**ABOUT THIS TASK**
Repeat each line of the material below exactly as it appears, minus any pictures.

****

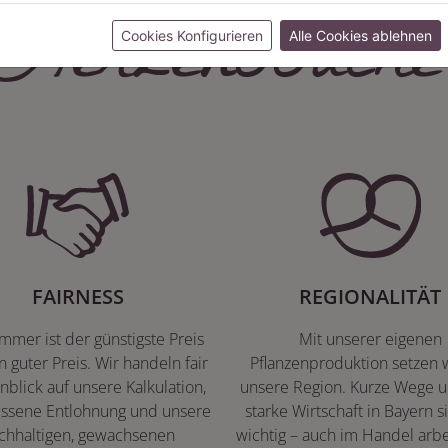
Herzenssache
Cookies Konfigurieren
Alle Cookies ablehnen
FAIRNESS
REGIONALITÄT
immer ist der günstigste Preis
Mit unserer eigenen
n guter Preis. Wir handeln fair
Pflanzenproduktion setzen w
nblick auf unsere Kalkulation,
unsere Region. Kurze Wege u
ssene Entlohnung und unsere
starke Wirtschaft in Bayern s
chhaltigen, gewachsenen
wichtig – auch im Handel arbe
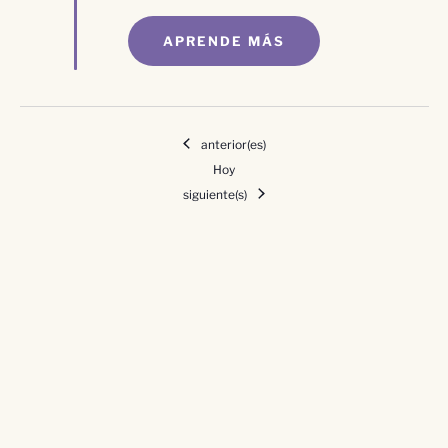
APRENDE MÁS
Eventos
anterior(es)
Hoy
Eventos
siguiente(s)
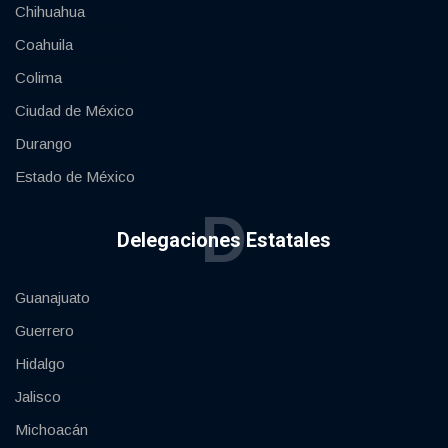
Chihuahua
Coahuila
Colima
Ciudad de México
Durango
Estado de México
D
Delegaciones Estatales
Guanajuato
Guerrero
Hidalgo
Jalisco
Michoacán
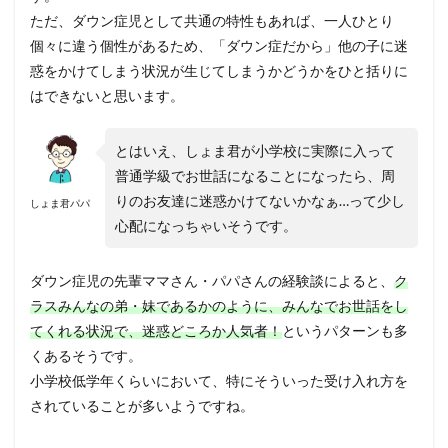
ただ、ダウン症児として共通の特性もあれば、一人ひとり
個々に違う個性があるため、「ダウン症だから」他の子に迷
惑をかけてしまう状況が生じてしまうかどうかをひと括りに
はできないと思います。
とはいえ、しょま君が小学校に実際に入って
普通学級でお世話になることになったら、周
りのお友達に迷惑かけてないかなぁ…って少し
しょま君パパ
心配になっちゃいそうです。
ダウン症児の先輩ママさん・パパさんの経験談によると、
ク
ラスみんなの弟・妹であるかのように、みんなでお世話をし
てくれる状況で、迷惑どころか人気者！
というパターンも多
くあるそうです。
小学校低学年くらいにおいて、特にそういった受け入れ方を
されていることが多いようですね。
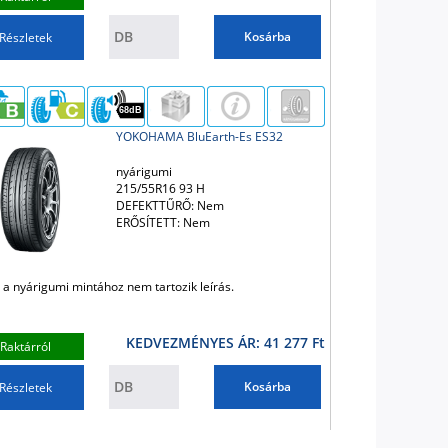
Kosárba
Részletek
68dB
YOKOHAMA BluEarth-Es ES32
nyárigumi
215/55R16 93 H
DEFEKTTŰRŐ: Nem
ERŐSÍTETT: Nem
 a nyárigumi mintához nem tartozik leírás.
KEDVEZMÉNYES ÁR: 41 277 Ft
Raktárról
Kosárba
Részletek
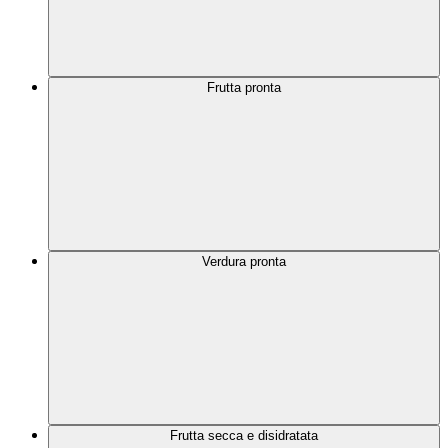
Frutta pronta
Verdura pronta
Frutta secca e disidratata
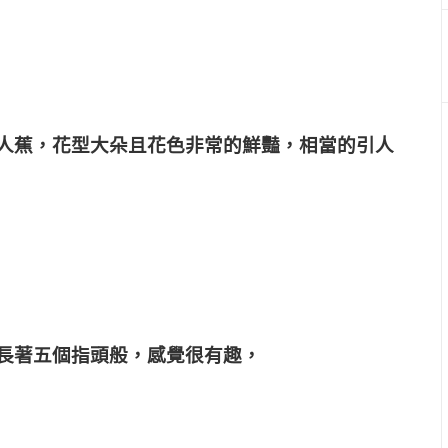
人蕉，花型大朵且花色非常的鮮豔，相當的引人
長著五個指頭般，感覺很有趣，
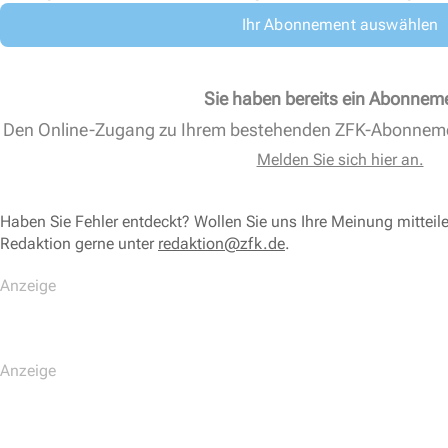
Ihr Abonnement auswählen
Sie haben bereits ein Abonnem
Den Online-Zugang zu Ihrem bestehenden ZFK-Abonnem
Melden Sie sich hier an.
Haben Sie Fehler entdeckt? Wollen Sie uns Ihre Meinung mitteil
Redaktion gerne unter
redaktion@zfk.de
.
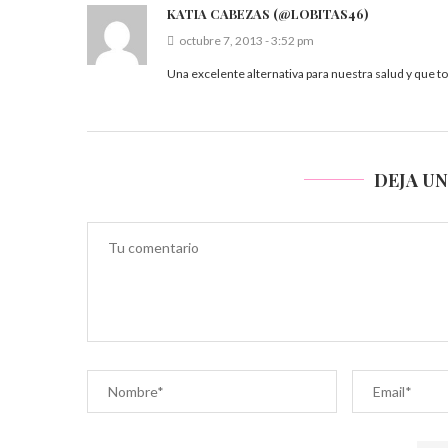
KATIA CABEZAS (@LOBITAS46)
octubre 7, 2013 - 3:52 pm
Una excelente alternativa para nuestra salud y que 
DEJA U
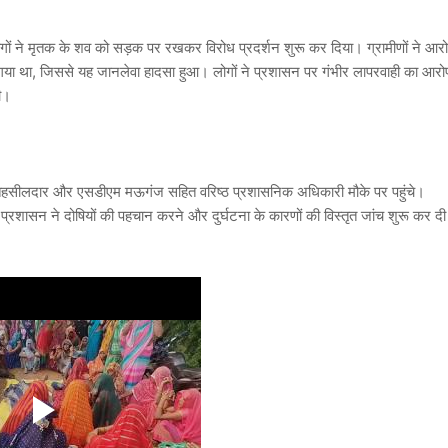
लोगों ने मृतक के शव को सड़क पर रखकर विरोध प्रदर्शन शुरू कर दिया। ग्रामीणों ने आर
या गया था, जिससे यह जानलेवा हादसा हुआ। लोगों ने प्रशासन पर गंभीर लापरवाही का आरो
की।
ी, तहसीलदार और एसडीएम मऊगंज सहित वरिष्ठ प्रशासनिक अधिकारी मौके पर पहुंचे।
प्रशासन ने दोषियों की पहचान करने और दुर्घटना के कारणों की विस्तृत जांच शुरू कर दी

****

**ANSWER TO THIS EXERCISE**
Herzenssache
Cookies Konfigurieren
Alle Cookies ablehnen
FAIRNESS
REGIONALITÄT
immer ist der günstigste Preis
Mit unserer eigenen
n guter Preis. Wir handeln fair
Pflanzenproduktion setzen w
nblick auf unsere Kalkulation,
unsere Region. Kurze Wege u
ssene Entlohnung und unsere
starke Wirtschaft in Bayern s
chhaltigen, gewachsenen
wichtig – auch im Handel arbe
APRENDE MÁS
Eventos
anterior(es)
Hoy
Eventos
siguiente(s)
Chihuahua
Coahuila
Colima
Ciudad de México
Durango
Estado de México
D
Delegaciones Estatales
Guanajuato
Guerrero
Hidalgo
Jalisco
Michoacán
ただ、ダウン症児として共通の特性もあれば、一人ひとり
個々に違う個性があるため、「ダウン症だから」他の子に迷
惑をかけてしまう状況が生じてしまうかどうかをひと括りに
はできないと思います。
とはいえ、しょま君が小学校に実際に入って
普通学級でお世話になることになったら、周
りのお友達に迷惑かけてないかなぁ…って少し
しょま君パパ
心配になっちゃいそうです。
ダウン症児の先輩ママさん・パパさんの経験談によると、
ク
ラスみんなの弟・妹であるかのように、みんなでお世話をし
てくれる状況で、迷惑どころか人気者！
というパターンも多
くあるそうです。
小学校低学年くらいにおいて、特にそういった受け入れ方を
されていることが多いようですね。
Kosárba
Részletek
68dB
YOKOHAMA BluEarth-Es ES32
nyárigumi
215/55R16 93 H
DEFEKTTŰRŐ: Nem
ERŐSÍTETT: Nem
 a nyárigumi mintához nem tartozik leírás.
KEDVEZMÉNYES ÁR: 41 277 Ft
Raktárról
Kosárba
Részletek
Frutta pronta
Verdura pronta
Frutta secca e disidratata
人蕉，花型大朵且花色非常的鮮豔，相當的引人
長著五個指頭般，感覺很有趣，
Ihr Abonnement auswählen
Sie haben bereits ein Abonnem
Den Online-Zugang zu Ihrem bestehenden ZFK-Abonnem
Melden Sie sich hier an.
Haben Sie Fehler entdeckt? Wollen Sie uns Ihre Meinung mitteil
Redaktion gerne unter
redaktion@zfk.de
.
KATIA CABEZAS (@LOBITAS46)
octubre 7, 2013 - 3:52 pm
Una excelente alternativa para nuestra salud y que 
DEJA U
लोगों ने मृतक के शव को सड़क पर रखकर विरोध प्रदर्शन शुरू कर दिया। ग्रामीणों ने आर
या गया था, जिससे यह जानलेवा हादसा हुआ। लोगों ने प्रशासन पर गंभीर लापरवाही का आरो
की।
ी, तहसीलदार और एसडीएम मऊगंज सहित वरिष्ठ प्रशासनिक अधिकारी मौके पर पहुंचे।
प्रशासन ने दोषियों की पहचान करने और दुर्घटना के कारणों की विस्तृत जांच शुरू कर दी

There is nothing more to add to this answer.